▶ **Task to carry out**: Lines to return, exactly: from the line with "meer zijn dan vakanties. Ze zijn" to the line with "4. Coachingsretreats" in the entries below, both included.

▶ **Data provided**:
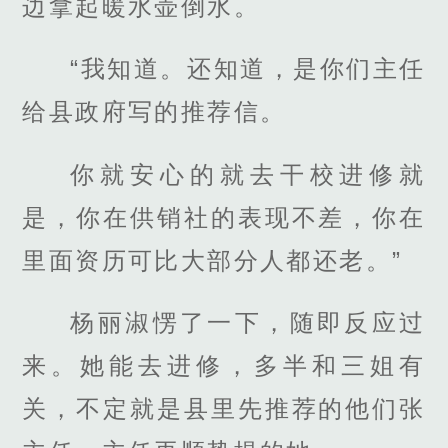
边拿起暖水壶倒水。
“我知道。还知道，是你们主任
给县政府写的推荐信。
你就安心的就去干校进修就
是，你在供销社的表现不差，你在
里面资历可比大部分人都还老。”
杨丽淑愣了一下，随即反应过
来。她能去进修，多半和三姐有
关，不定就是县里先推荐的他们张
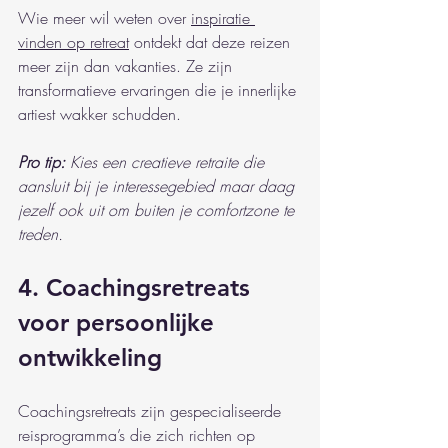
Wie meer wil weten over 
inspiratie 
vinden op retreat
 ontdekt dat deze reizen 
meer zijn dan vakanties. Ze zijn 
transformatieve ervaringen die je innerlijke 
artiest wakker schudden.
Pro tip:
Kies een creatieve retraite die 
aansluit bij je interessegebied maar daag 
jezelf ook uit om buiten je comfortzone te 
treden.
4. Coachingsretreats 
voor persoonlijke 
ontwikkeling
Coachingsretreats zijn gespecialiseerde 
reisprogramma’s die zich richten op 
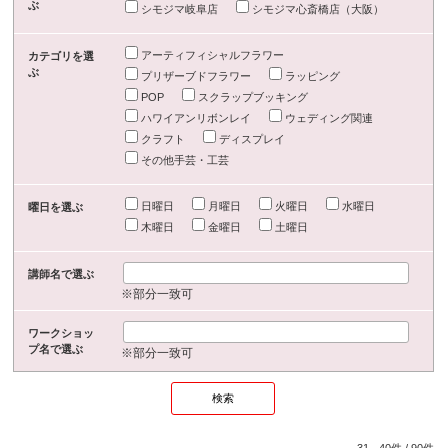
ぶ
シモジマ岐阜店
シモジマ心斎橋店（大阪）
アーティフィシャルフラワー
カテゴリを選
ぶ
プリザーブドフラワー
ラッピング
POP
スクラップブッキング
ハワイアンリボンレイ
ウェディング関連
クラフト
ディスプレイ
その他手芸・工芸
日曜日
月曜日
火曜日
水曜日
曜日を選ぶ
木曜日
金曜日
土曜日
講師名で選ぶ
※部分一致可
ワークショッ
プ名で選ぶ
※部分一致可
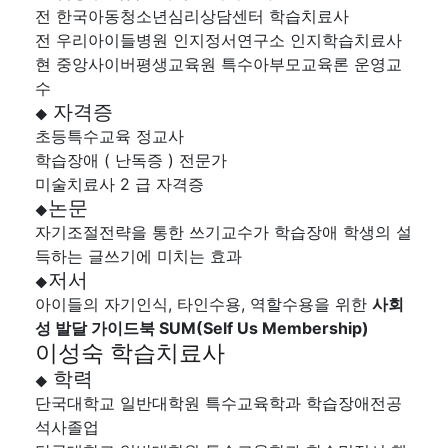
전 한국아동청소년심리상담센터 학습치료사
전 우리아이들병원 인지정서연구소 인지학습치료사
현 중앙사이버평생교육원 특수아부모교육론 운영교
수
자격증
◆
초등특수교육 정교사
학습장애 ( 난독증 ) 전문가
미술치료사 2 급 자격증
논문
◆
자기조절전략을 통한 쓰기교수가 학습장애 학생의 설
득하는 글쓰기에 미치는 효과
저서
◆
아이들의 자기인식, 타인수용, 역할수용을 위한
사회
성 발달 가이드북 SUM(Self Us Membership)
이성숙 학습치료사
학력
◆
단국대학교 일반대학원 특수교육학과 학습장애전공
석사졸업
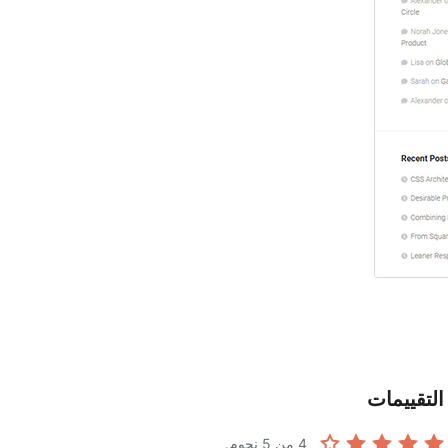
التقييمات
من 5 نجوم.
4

---

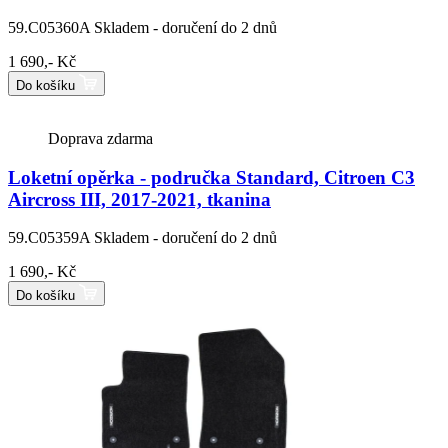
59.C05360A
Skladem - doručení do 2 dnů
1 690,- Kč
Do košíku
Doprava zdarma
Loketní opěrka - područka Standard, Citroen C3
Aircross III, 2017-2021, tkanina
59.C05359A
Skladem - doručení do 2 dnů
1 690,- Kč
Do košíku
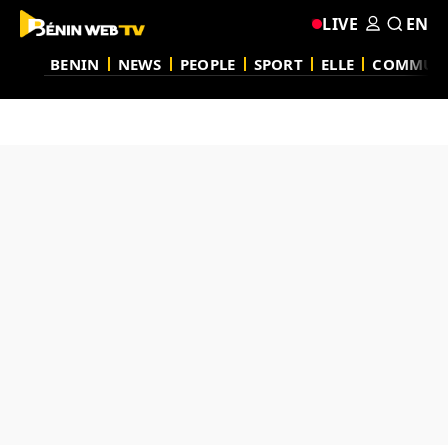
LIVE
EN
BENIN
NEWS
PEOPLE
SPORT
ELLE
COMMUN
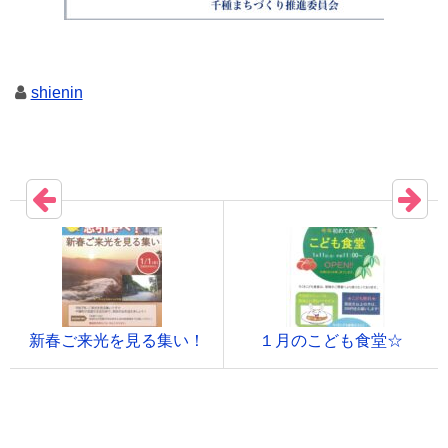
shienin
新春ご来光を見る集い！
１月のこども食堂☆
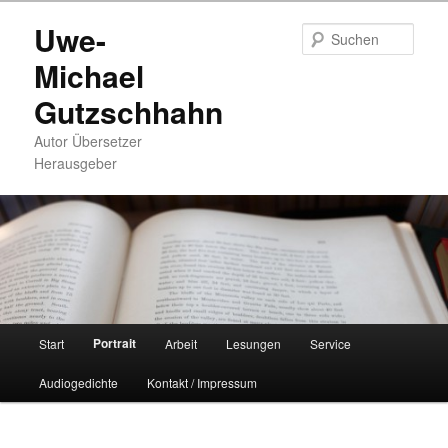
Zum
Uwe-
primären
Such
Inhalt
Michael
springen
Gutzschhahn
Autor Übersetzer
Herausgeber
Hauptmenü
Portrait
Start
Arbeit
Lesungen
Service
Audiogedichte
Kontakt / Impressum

==

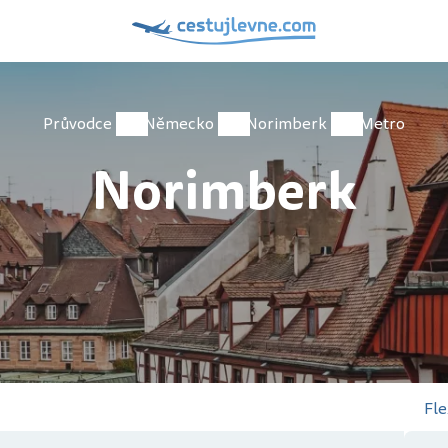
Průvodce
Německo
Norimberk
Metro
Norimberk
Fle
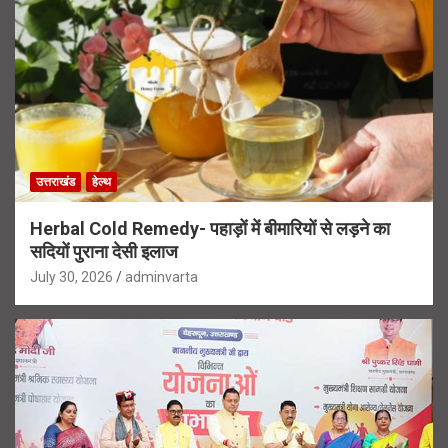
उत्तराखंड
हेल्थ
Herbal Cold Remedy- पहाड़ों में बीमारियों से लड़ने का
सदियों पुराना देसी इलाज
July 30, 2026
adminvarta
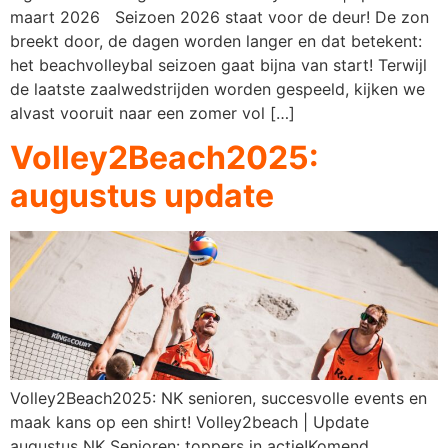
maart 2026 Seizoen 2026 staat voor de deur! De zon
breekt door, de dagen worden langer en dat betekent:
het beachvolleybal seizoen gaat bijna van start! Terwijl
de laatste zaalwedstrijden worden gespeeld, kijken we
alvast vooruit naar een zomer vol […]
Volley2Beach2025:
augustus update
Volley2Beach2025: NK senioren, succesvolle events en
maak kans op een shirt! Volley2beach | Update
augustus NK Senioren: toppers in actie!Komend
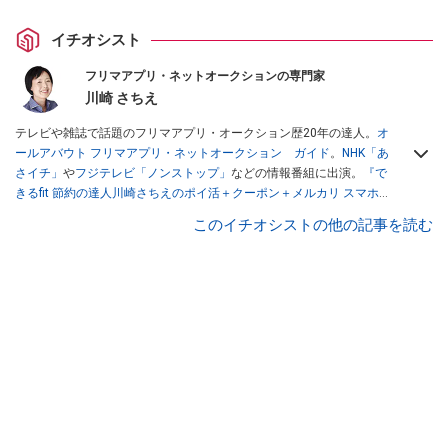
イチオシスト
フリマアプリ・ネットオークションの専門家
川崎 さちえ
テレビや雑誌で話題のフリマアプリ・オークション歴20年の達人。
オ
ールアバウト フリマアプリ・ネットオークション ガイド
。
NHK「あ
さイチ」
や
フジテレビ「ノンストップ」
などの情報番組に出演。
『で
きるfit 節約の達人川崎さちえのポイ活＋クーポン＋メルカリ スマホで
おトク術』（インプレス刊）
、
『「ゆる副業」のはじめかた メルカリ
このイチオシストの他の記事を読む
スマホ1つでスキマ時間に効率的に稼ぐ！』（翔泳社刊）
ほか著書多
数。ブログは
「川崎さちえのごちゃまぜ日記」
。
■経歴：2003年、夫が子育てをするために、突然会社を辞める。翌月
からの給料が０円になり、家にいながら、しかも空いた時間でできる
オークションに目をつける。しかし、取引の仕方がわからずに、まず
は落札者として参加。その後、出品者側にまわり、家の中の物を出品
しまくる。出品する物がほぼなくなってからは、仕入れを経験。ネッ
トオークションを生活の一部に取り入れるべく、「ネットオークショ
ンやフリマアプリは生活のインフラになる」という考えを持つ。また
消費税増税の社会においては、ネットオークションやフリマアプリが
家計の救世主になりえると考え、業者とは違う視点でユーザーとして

▶ **Written response**:
meer zijn dan vakanties. Ze zijn 
transformatieve ervaringen die je innerlijke 
artiest wakker schudden.
Pro tip:
Kies een creatieve retraite die 
aansluit bij je interessegebied maar daag 
jezelf ook uit om buiten je comfortzone te 
treden.
4. Coachingsretreats 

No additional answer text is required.